Наша страна больна тяжело. Каждый завод, который разрушен, который несколько лет подряд приучал людей только воровать и больше ничего, - он является язвой. И мы это потихоньку залечиваем. Кроме того, мы возвращаем людям веру в собственную страну, что ли. Я получаю очень много корреспонденции и вижу, что люди испытывают чувство гордости за то, что они россияне, мы россияне, что мы делаем российское, а они российское покупают. Это тоже, наверное, очень важно.
Когда мы будем консерваторами
- Вот вы замечательно определили свою миссию, и это вроде бы то, что нужно всей стране. И тем не менее никто из политиков до сих пор не решился сделать ставку на предпринимателей - людей, наделенных большой энергией, - хотя между вашими целями и тем, к чему должны стремиться политики, казалось бы, нет противоречий.
- У нас есть противоречия.
- Какие?
- Сегодня один из наиболее сильных тормозов в развитии страны, и это очевидно всем, - чиновничество. Люди иных, отличных от чиновничества жизненных взглядов, моральных ценностей, те, о ком вы говорите, еще не набрали необходимый социальный вес, чтобы класс чиновников сменился.
Те демократы, которые в свое время пришли к власти, были слабы как личности. Это ясно хотя бы потому, что до сих пор они не были востребованы обществом. Все сильные, амбициозные люди, которые сами могли принимать решения, - они где были? Они были в партии. Поэтому демократы у власти и не удержались: бывшие оказались просто сильнее по личным качествам. Вот эти бывшие и сидят все там же, но они воспитаны другой системой, их не переучить. Для них город и бюджет - как большое предприятие. Мы для них объекты управления. А для предпринимателя этот взгляд неприемлем и смешон. Мы не являемся объектами управления ни для кого. Есть закон, в рамках которого мы живем, который регулирует нашу жизнь. И все. И не может мэр, губернатор, президент быть для меня руководящим органом. С какой стати? Это люди, которые живут на налоги, которые я плачу.
И вот это противоречие между общепринятыми социальными нормами во всем мире и тем, что мы видим у себя за окном, - оно и является тормозом. Пока не сменится поколение государственных чиновников, ничего не изменится. У меня лично огромная надежда на господина Путина. Он похож на новое поколение, на человека, который может этой системе сломать хребет и хочет это сделать. Посмотрим.
- Но я не могу понять, почему все, в том числе и Путин, боятся выделить активный слой, к которому вы принадлежите, в отдельную лидирующую группу и сказать народу: вот смотрите, эти люди умеют организовать дело, у них есть энергия, навыки и так далее, и мы создадим условия для них, а они создадут условия для всех остальных.

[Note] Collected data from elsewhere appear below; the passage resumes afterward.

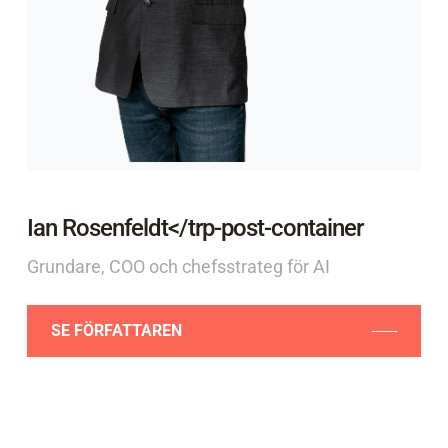
Ian Rosenfeldt</trp-post-container
Grundare, COO och chefsstrateg för AI
SE FÖRFATTAREN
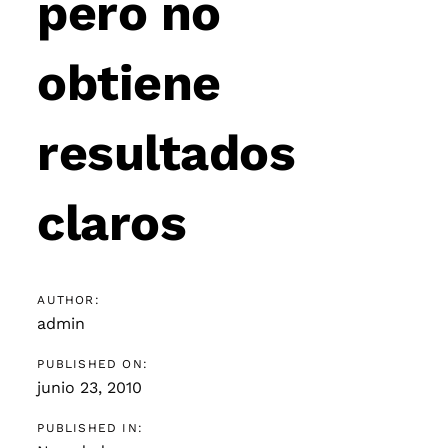
pero no
obtiene
resultados
claros
AUTHOR:
admin
PUBLISHED ON:
junio 23, 2010
PUBLISHED IN:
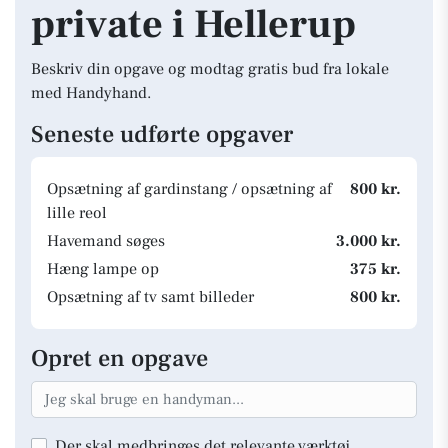
private i Hellerup
Beskriv din opgave og modtag gratis bud fra lokale
med Handyhand.
Seneste udførte opgaver
Opsætning af gardinstang / opsætning af
800 kr.
lille reol
Havemand søges
3.000 kr.
Hæng lampe op
375 kr.
Opsætning af tv samt billeder
800 kr.
Opret en opgave
Der skal medbringes det relevante værktøj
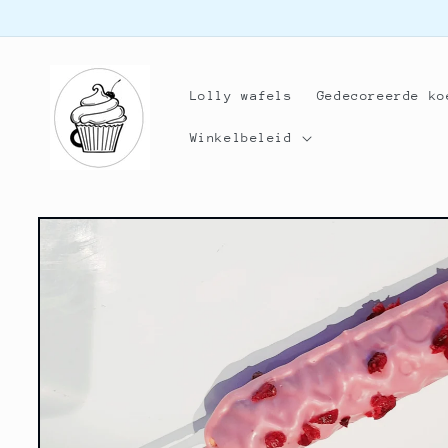
Meteen
naar de
content
Lolly wafels
Gedecoreerde ko
Winkelbeleid
Ga direct naar
productinformatie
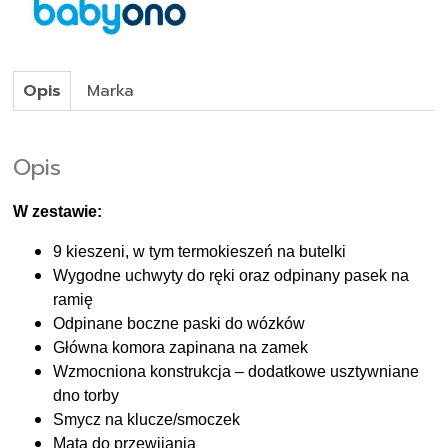
Opis
Marka
Opis
W zestawie:
9 kieszeni, w tym termokieszeń na butelki
Wygodne uchwyty do ręki oraz odpinany pasek na
ramię
Odpinane boczne paski do wózków
Główna komora zapinana na zamek
Wzmocniona konstrukcja – dodatkowe usztywniane
dno torby
Smycz na klucze/smoczek
Mata do przewijania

То есть то, что вы делаете локально, перенести на уровень политики. Почему никто не решается это сделать?
- Они просто не могут этого сделать. Сегодня трезвых управленцев не хватает даже на предприятиях в крупных городах. А мы хотим, чтобы их хватало во всех городах и чтобы при этом еще остался невостребованный запас тех, кто пойдет в политику вершить государственные дела. Такого количества новых управленцев просто еще нет. И для меня очевидно, что мы будем жить лучше, когда мое поколение (те, кому сейчас от тридцати до тридцати пяти) будет самой консервативной частью истеблишмента. Мы уже будем старые, умудренные опытом, такие консерваторы махровые, а все остальные будут моложе, инициативнее, умнее. Вот тогда в России жить будет замечательно. А до этого времени будет идти борьба.
- Но вы лично как хозяин предприятия переживете без комфортных условий еще лет десять-двадцать?
- Ну а куда деваться?
- Я говорю о мере риска.
- Возвращаемся к миссии. Я обязан ее выполнять вне зависимости от внешних условий. Это же не цветы сажать, на самом деле. То есть так или иначе, расширяя зону своего влияния по России, мы будем делать жизнь лучше.